'I had to carry my mother's decapitated head 60km': Orphan tells ITV News of atrocities in Democratic Republic of Congo
A young woman has told ITV News how she was forced to carry her mother's decapitated head 60 kilometres after militias in the Democratic Republic of the Congo (DRC) killed her family.
She and her two sisters, along with their parents and brothers, were captured in the Kasai region by one of the armed groups that - alongside government forces they are fighting - is blamed for countless atrocities.
The eldest of the orphaned sisters recalled how she was hiding but sneaked out to see the appalling fate of her mother and brothers.
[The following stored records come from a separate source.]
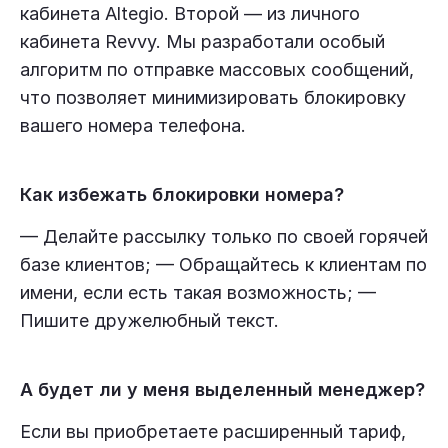
кабинета Altegio. Второй — из личного
кабинета Revvy. Мы разработали особый
алгоритм по отправке массовых сообщений,
что позволяет минимизировать блокировку
вашего номера телефона.
Как избежать блокировки номера?
— Делайте рассылку только по своей горячей
базе клиентов; — Обращайтесь к клиентам по
имени, если есть такая возможность; —
Пишите дружелюбный текст.
А будет ли у меня выделенный менеджер?
Если вы приобретаете расширенный тариф,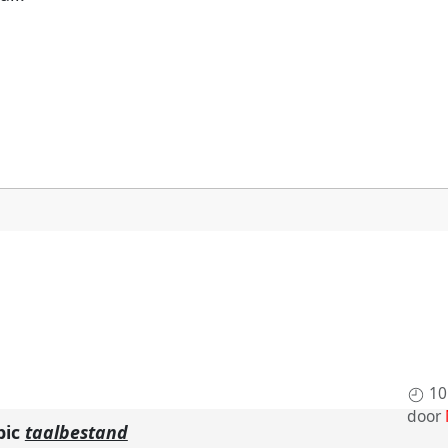
10
door
pic
taalbestand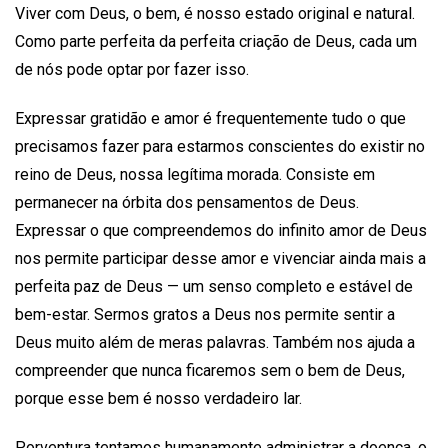
Viver com Deus, o bem, é nosso estado original e natural.
Como parte perfeita da perfeita criação de Deus, cada um
de nós pode optar por fazer isso.
Expressar gratidão e amor é frequentemente tudo o que
precisamos fazer para estarmos conscientes do existir no
reino de Deus, nossa legítima morada. Consiste em
permanecer na órbita dos pensamentos de Deus.
Expressar o que compreendemos do infinito amor de Deus
nos permite participar desse amor e vivenciar ainda mais a
perfeita paz de Deus — um senso completo e estável de
bem-estar. Sermos gratos a Deus nos permite sentir a
Deus muito além de meras palavras. Também nos ajuda a
compreender que nunca ficaremos sem o bem de Deus,
porque esse bem é nosso verdadeiro lar.
Porventura tentamos humanamente administrar a doença, o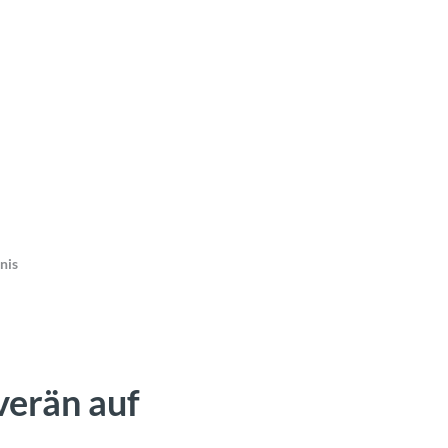
nis
verän auf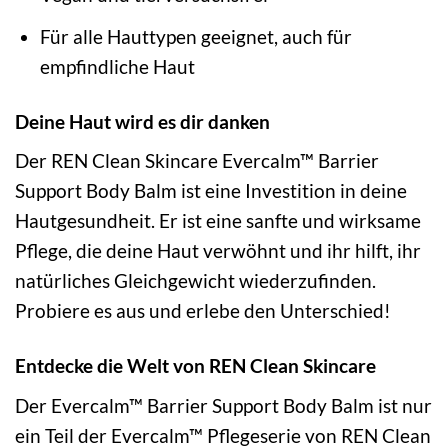
Für alle Hauttypen geeignet, auch für
empfindliche Haut
Deine Haut wird es dir danken
Der REN Clean Skincare Evercalm™ Barrier
Support Body Balm ist eine Investition in deine
Hautgesundheit. Er ist eine sanfte und wirksame
Pflege, die deine Haut verwöhnt und ihr hilft, ihr
natürliches Gleichgewicht wiederzufinden.
Probiere es aus und erlebe den Unterschied!
Entdecke die Welt von REN Clean Skincare
Der Evercalm™ Barrier Support Body Balm ist nur
ein Teil der Evercalm™ Pflegeserie von REN Clean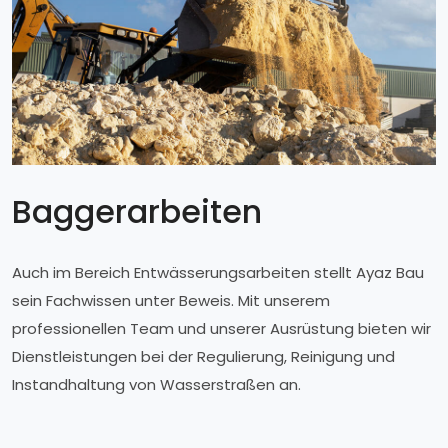
Baggerarbeiten
Auch im Bereich Entwässerungsarbeiten stellt Ayaz Bau
sein Fachwissen unter Beweis. Mit unserem
professionellen Team und unserer Ausrüstung bieten wir
Dienstleistungen bei der Regulierung, Reinigung und
Instandhaltung von Wasserstraßen an.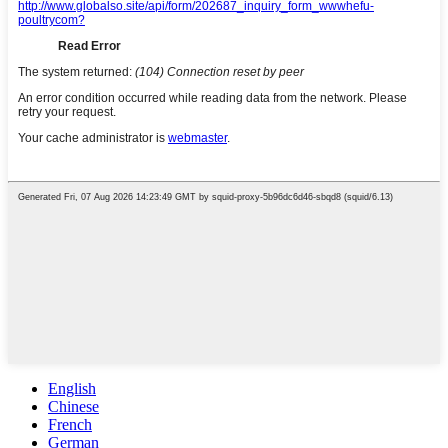
English
Chinese
French
German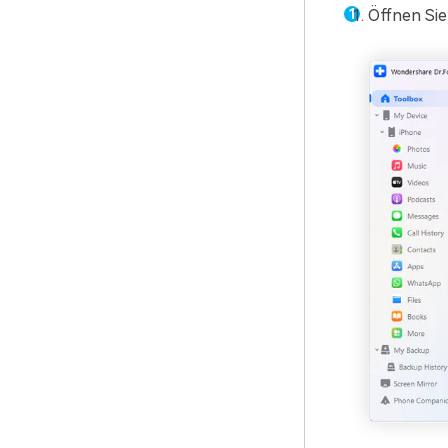
Öffnen Si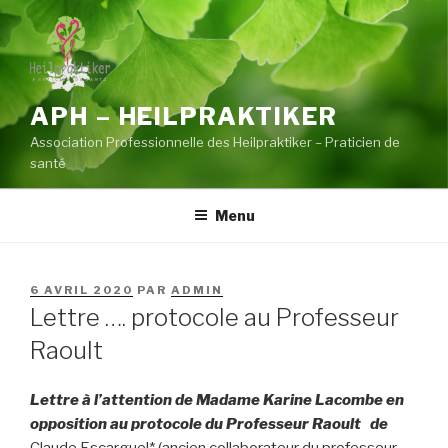
Aller
au
contenu
principal
APH – HEILPRAKTIKER
Association Professionnelle des Heilpraktiker – Praticien de
santé
Menu
PUBLIÉ
6 AVRIL 2020
PAR
ADMIN
LE
Lettre …. protocole au Professeur
Raoult
Lettre à l’attention de Madame Karine Lacombe en
opposition au protocole du Professeur Raoult
de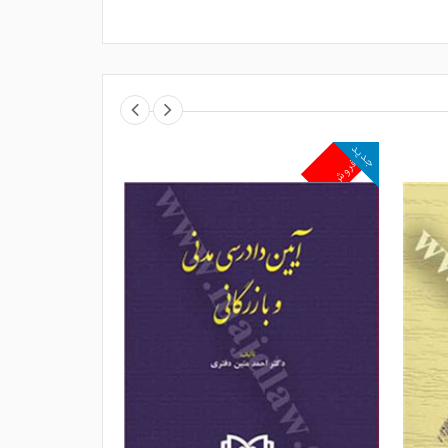
جدید
جدید
پرفروش
پرفروش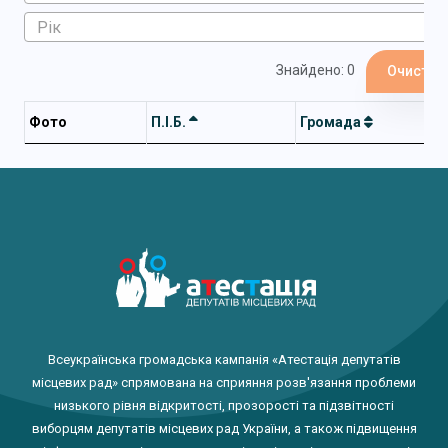
Знайдено: 0
Очистит
Фото
П.І.Б.
Громада
Всеукраїнська громадська кампанія «Атестація депутатів
місцевих рад» спрямована на сприяння розв'язання проблеми
низького рівня відкритості, прозорості та підзвітності
виборцям депутатів місцевих рад України, а також підвищення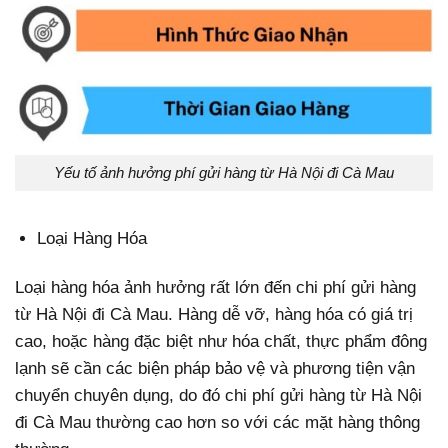
Yếu tố ảnh hưởng phí gửi hàng từ Hà Nội đi Cà Mau
Loại Hàng Hóa
Loại hàng hóa ảnh hưởng rất lớn đến chi phí gửi hàng
từ Hà Nội đi Cà Mau. Hàng dễ vỡ, hàng hóa có giá trị
cao, hoặc hàng đặc biệt như hóa chất, thực phẩm đông
lạnh sẽ cần các biện pháp bảo vệ và phương tiện vận
chuyển chuyên dụng, do đó chi phí gửi hàng từ Hà Nội
đi Cà Mau thường cao hơn so với các mặt hàng thông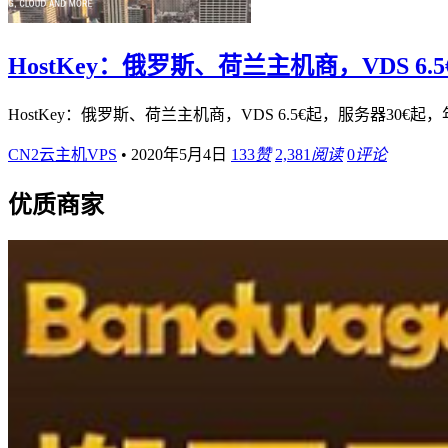
HostKey：俄罗斯、荷兰主机商，VDS 
HostKey：俄罗斯、荷兰主机商，VDS 6.5€起，服务器30€
CN2云主机VPS
•
2020年5月4日
133
赞
2,381
阅读
0
评论
优质商家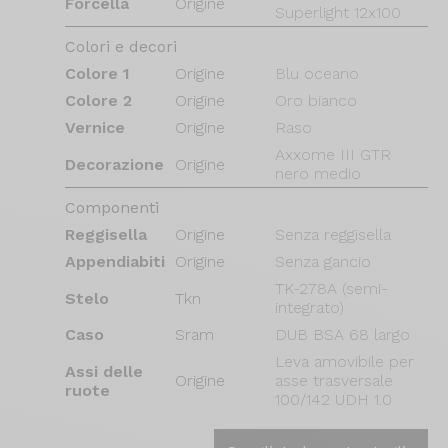
Forcella
Origine
Superlight 12x100
Colori e decori
Colore 1
Origine
Blu oceano
Colore 2
Origine
Oro bianco
Vernice
Origine
Raso
Axxome III GTR
Decorazione
Origine
nero medio
Componenti
Reggisella
Origine
Senza reggisella
Appendiabiti
Origine
Senza gancio
TK-278A (semi-
Stelo
Tkn
integrato)
Caso
Sram
DUB BSA 68 largo
Leva amovibile per
Assi delle
Origine
asse trasversale
ruote
100/142 UDH 1.0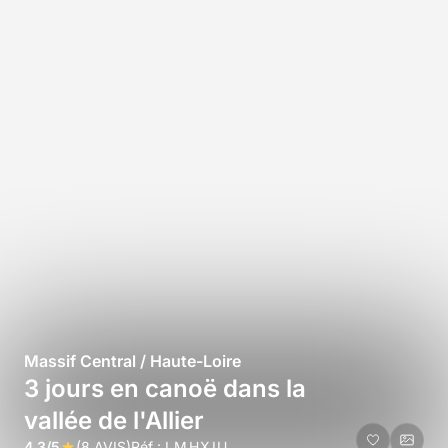
Massif Central / Haute-Loire
3 jours en canoë dans la
vallée de l'Allier
4,3/5
(8 AVIS)
Réf :
LMHXIU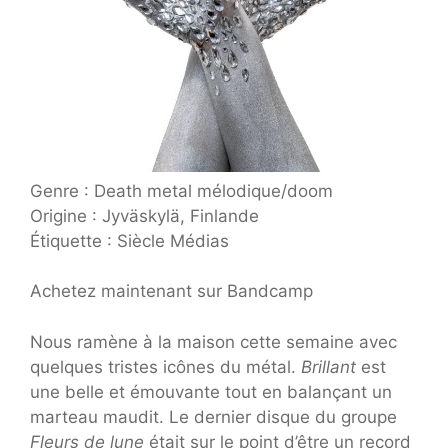
Genre : Death metal mélodique/doom
Origine : Jyväskylä, Finlande
Étiquette : Siècle Médias
Achetez maintenant sur Bandcamp
Nous ramène à la maison cette semaine avec
quelques tristes icônes du métal.
Brillant
est
une belle et émouvante tout en balançant un
marteau maudit. Le dernier disque du groupe
Fleurs de lune
était sur le point d’être un record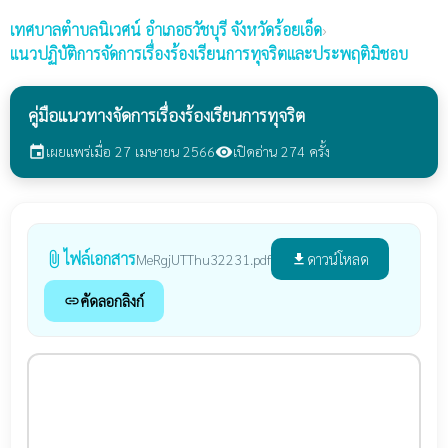
เทศบาลตำบลนิเวศน์
อำเภอธวัชบุรี จังหวัดร้อยเอ็ด
›
แนวปฏิบัติการจัดการเรื่องร้องเรียนการทุจริตและประพฤติมิชอบ
คู่มือแนวทางจัดการเรื่องร้องเรียนการทุจริต
เผยแพร่เมื่อ 27 เมษายน 2566
เปิดอ่าน 274 ครั้ง
event
visibility
ไฟล์เอกสาร
attach_file
ดาวน์โหลด
MeRgjUTThu32231.pdf
file_download
คัดลอกลิงก์
link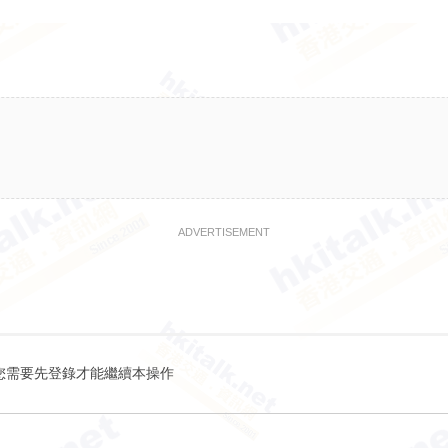
ADVERTISEMENT
您需要先登錄才能繼續本操作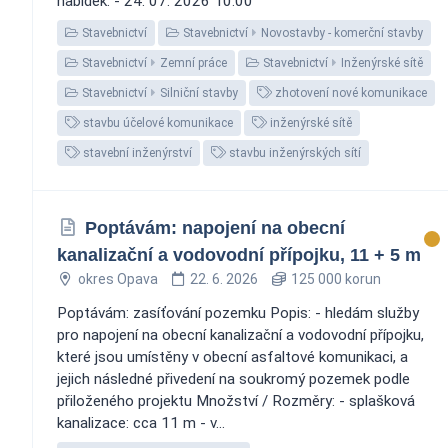
nabídek: - 24. 07. 2026 10:00
Stavebnictví
Stavebnictví
Novostavby - komerční stavby
Stavebnictví
Zemní práce
Stavebnictví
Inženýrské sítě
Stavebnictví
Silniční stavby
zhotovení nové komunikace
stavbu účelové komunikace
inženýrské sítě
stavební inženýrství
stavbu inženýrských sítí
Poptávám: napojení na obecní
kanalizační a vodovodní přípojku, 11 + 5 m
okres Opava
22. 6. 2026
125 000 korun
Poptávám: zasíťování pozemku Popis: - hledám služby
pro napojení na obecní kanalizační a vodovodní přípojku,
které jsou umístěny v obecní asfaltové komunikaci, a
jejich následné přivedení na soukromý pozemek podle
přiloženého projektu Množství / Rozměry: - splašková
kanalizace: cca 11 m - v...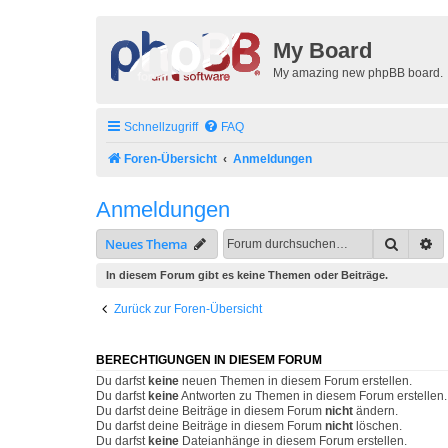
My Board
My amazing new phpBB board.
Schnellzugriff
FAQ
Foren-Übersicht
Anmeldungen
Anmeldungen
Suche
Er
Neues Thema
In diesem Forum gibt es keine Themen oder Beiträge.
Zurück zur Foren-Übersicht
BERECHTIGUNGEN IN DIESEM FORUM
Du darfst
keine
neuen Themen in diesem Forum erstellen.
Du darfst
keine
Antworten zu Themen in diesem Forum erstellen.
Du darfst deine Beiträge in diesem Forum
nicht
ändern.
Du darfst deine Beiträge in diesem Forum
nicht
löschen.
Du darfst
keine
Dateianhänge in diesem Forum erstellen.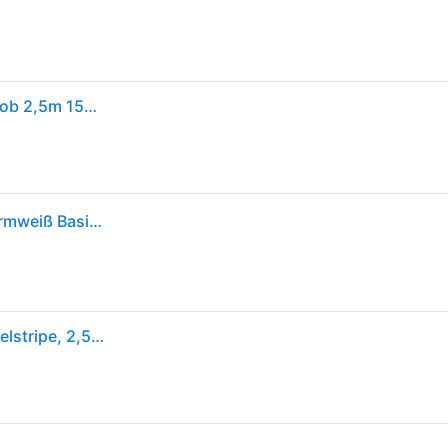
Paulmann Maxled 500 Erweiterungs Strip Full-line Cob 2,5m 15w 1250lm 480leds/m
Paulmann LED-Strip 'MaxLED 500 Full-Line COB Warmweiß Basisset' 2,5 m 15 W silber
Paulmann MaxLED 500 LED Strip Full-Line COB Einzelstripe, 2,5m, 15 W, 2700 K, 1250 lm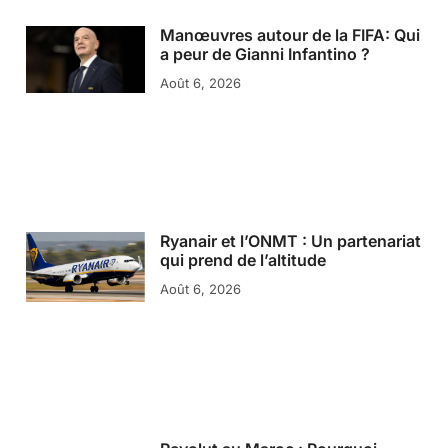
Manœuvres autour de la FIFA: Qui
a peur de Gianni Infantino ?
Août 6, 2026
Ryanair et l’ONMT : Un partenariat
qui prend de l’altitude
Août 6, 2026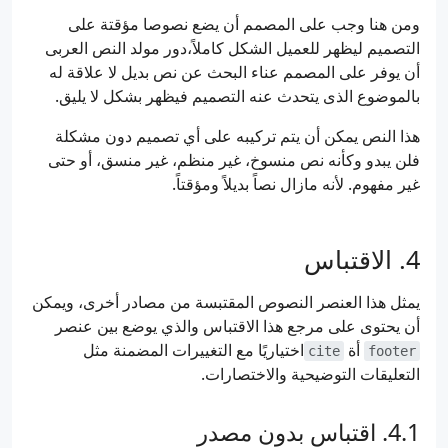
ومن هنا وجب على المصمم أن يضع نصوصا مؤقتة على
التصميم ليظهر للعميل الشكل كاملاً،دور مولد النص العربى
أن يوفر على المصمم عناء البحث عن نص بديل لا علاقة له
بالموضوع الذى يتحدث عنه التصميم فيظهر بشكل لا يليق.
هذا النص يمكن أن يتم تركيبه على أي تصميم دون مشكلة
فلن يبدو وكأنه نص منسوخ، غير منظم، غير منسق، أو حتى
غير مفهوم. لأنه مازال نصاً بديلاً ومؤقتاً.
الاقتباس
يمثل هذا العنصر النصوص المقتبسة من مصادر أخرى، ويمكن
أن يحتوى على مرجع هذا الاقتباس والذي يوضع بين عنصر
أة
اختياريًا مع التغييرات المضمنة مثل
cite
footer
التعليقات التوضيحية والاختصارات.
اقتباس بدون مصدر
She told ITV News Africa Correspondent John Ray: "We were captured by the militia. They took us to our house, together with my family.
"They had already killed my father. Then I saw my two brothers decapitated. Then my mother.
"They made me carry her head to the village where they had their base. It was 60 kilometres."
The three sisters were spared, but their trauma was far from over.
The eldest said: "I didn't have the desire to live anymore. I wanted to die."
The girls are hiding in a safe house as the war has intensified ethnic and tribal hatred.
One and half million people in the region have been forced from their homes and farms.
The country in the heart of Africa has been declared a "Level 3" crisis – on a par with the humanitarian disasters in Syria, Yemen and Iraq.